* Work to be completed
Look through the records below and collect all lines that hold the string "Talk".

[Rendered page images]
━━━━━━━━━━━━━━━━━━━━

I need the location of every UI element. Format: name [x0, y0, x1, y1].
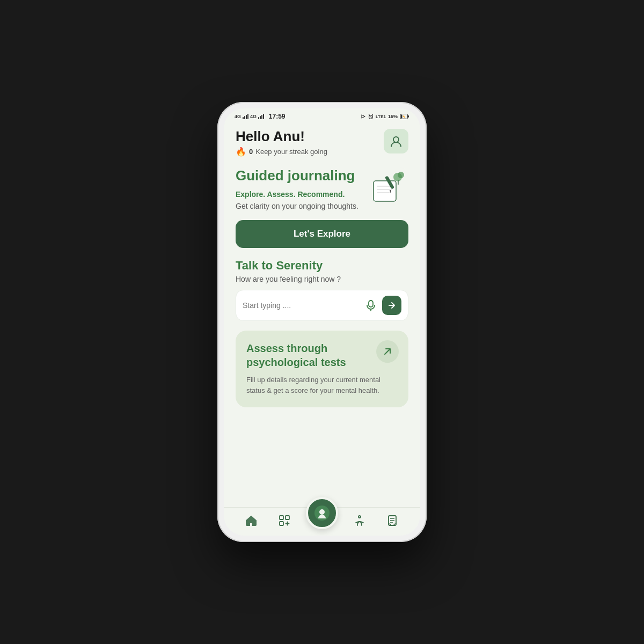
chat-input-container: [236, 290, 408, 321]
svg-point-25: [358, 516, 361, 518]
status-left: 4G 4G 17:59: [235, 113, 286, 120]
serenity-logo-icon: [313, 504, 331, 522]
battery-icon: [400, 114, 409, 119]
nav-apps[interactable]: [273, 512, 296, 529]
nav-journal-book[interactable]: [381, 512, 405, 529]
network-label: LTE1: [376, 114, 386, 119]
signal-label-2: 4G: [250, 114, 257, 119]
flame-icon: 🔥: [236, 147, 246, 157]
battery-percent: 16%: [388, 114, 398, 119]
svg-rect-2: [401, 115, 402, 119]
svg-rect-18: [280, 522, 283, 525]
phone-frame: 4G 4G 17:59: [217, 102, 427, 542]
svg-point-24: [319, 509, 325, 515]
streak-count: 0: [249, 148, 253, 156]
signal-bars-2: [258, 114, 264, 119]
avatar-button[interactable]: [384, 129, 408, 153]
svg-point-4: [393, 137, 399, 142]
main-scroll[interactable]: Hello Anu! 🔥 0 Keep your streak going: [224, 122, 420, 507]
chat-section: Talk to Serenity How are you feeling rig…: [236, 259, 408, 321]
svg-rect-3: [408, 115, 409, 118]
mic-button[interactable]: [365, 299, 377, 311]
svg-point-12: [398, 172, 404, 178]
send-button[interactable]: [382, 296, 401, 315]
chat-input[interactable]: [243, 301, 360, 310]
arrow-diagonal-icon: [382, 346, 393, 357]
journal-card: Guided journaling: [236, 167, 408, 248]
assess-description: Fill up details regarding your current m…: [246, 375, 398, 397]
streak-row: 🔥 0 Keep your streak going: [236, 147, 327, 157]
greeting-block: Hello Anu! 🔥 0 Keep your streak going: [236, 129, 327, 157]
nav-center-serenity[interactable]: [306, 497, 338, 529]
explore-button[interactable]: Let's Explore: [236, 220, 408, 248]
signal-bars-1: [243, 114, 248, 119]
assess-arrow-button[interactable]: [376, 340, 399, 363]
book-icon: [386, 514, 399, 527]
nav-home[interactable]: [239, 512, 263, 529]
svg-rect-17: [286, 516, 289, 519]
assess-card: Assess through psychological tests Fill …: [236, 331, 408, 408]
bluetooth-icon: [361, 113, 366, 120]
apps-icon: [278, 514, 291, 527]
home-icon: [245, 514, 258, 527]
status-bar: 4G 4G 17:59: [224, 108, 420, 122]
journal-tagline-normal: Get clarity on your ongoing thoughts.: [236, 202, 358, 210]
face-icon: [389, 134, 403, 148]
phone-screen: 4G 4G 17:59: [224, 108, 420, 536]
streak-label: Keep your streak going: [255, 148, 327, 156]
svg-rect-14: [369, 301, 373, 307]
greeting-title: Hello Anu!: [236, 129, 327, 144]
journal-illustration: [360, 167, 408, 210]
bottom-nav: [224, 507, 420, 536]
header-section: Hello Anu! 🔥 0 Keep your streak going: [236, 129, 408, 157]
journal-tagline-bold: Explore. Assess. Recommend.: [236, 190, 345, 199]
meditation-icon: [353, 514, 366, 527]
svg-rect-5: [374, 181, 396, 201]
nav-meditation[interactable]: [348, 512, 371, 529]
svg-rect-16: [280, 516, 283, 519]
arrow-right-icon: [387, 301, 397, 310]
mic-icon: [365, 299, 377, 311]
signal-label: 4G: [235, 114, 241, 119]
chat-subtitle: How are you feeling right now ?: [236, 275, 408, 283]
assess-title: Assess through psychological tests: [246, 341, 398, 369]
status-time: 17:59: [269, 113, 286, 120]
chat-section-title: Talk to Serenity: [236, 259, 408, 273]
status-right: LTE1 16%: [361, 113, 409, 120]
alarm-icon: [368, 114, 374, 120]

━━━━━━━━━━━━━━━━━━━━

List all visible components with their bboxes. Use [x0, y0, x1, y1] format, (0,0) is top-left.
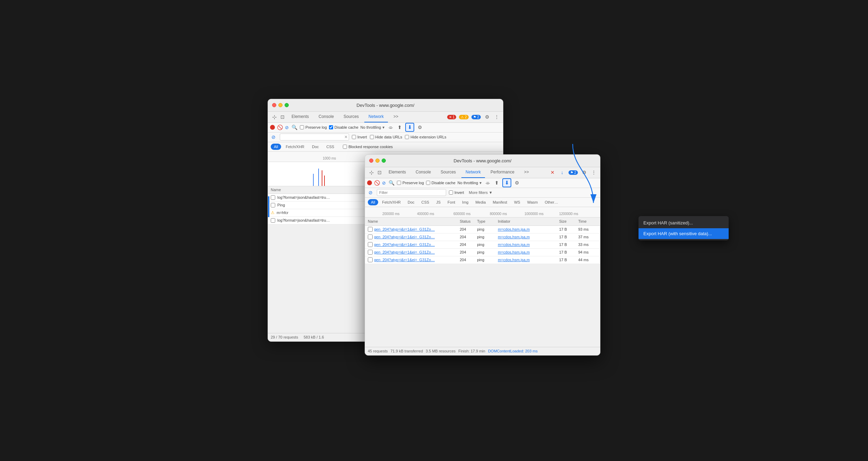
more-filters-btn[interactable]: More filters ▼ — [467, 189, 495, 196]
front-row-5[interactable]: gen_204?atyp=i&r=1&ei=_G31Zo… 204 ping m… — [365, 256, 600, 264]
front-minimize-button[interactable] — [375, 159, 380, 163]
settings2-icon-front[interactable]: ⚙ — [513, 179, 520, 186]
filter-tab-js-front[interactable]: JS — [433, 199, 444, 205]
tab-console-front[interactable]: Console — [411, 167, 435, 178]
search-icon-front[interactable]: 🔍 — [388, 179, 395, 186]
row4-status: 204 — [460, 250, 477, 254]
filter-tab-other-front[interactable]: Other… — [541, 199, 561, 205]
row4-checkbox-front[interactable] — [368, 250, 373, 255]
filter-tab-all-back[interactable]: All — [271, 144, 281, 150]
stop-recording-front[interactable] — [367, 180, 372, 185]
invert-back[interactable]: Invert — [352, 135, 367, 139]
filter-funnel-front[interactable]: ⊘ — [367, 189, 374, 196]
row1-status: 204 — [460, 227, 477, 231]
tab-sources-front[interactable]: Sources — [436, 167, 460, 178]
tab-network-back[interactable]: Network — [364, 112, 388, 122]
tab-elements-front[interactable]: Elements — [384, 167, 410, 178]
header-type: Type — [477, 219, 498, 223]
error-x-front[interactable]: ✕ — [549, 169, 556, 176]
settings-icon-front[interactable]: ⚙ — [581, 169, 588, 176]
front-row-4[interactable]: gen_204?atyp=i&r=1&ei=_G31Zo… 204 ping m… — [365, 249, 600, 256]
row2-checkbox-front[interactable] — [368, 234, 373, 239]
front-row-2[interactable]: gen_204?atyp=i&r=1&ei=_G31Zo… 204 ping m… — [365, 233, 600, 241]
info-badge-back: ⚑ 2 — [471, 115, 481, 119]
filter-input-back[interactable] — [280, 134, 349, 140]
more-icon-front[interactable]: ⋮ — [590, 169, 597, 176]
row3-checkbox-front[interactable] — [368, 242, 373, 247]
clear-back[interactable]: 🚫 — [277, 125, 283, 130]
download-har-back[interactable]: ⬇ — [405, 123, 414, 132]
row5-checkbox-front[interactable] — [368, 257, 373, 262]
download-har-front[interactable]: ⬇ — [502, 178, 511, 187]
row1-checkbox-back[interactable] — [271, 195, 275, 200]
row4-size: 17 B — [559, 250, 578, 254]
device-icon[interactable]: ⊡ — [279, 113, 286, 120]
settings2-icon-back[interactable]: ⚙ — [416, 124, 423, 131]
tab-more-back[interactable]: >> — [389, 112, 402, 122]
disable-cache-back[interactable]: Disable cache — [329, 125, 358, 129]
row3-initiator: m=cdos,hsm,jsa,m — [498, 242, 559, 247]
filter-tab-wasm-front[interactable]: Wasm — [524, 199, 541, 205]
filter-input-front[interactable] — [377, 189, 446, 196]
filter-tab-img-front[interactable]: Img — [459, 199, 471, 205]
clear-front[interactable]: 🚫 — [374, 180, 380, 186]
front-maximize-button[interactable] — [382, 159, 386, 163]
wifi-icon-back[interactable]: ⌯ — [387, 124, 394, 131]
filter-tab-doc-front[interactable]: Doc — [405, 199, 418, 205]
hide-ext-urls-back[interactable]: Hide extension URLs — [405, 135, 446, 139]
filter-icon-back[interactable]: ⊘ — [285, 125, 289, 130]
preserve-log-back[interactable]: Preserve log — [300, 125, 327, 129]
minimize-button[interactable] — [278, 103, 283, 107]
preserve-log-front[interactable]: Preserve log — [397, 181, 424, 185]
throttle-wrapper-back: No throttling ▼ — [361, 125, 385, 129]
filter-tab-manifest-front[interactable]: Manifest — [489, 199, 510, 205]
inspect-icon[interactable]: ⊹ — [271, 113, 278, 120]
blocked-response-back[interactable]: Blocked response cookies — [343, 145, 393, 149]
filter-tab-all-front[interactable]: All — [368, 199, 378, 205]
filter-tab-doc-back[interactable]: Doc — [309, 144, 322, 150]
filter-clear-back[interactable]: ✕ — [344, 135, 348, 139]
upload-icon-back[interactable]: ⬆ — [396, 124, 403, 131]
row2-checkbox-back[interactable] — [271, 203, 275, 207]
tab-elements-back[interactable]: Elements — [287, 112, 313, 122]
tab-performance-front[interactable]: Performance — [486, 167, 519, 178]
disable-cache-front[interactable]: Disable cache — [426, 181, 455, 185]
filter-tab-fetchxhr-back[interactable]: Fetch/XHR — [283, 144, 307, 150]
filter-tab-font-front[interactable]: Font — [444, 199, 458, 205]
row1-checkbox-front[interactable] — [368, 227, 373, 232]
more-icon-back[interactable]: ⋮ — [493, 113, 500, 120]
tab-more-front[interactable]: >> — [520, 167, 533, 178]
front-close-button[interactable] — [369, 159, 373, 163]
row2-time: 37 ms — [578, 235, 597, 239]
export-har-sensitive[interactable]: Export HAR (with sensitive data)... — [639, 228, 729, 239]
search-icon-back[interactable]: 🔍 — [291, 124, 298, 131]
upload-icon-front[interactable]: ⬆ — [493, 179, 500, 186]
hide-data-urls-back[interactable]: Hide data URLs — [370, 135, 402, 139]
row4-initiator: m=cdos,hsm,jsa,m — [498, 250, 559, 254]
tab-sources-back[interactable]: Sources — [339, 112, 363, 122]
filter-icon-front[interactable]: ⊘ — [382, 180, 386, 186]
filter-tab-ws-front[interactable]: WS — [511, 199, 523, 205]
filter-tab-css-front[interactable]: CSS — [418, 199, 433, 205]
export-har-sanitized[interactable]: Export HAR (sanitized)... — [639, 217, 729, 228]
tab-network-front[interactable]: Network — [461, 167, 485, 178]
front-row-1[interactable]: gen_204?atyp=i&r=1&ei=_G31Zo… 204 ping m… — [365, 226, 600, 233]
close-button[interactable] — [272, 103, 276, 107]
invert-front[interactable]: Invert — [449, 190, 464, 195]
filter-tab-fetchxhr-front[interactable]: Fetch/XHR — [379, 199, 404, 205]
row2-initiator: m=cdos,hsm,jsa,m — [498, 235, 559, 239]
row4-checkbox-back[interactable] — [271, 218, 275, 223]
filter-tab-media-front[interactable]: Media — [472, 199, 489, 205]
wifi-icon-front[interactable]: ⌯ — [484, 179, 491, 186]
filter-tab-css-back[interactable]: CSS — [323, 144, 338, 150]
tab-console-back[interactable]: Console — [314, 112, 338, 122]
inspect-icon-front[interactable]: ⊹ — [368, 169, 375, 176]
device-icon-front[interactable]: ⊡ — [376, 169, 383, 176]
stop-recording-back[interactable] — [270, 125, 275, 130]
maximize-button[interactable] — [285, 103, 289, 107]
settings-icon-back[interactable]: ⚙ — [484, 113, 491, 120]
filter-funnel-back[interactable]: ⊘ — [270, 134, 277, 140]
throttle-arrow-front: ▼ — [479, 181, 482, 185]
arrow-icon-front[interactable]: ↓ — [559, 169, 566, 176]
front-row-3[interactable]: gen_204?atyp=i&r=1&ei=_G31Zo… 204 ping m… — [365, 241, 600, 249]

━━━━━━━━━━━━━━━━━━━━

* Exercise answer
chat-section: Talk to Serenity How are you feeling rig…: [236, 259, 408, 321]
chat-section-title: Talk to Serenity: [236, 259, 408, 273]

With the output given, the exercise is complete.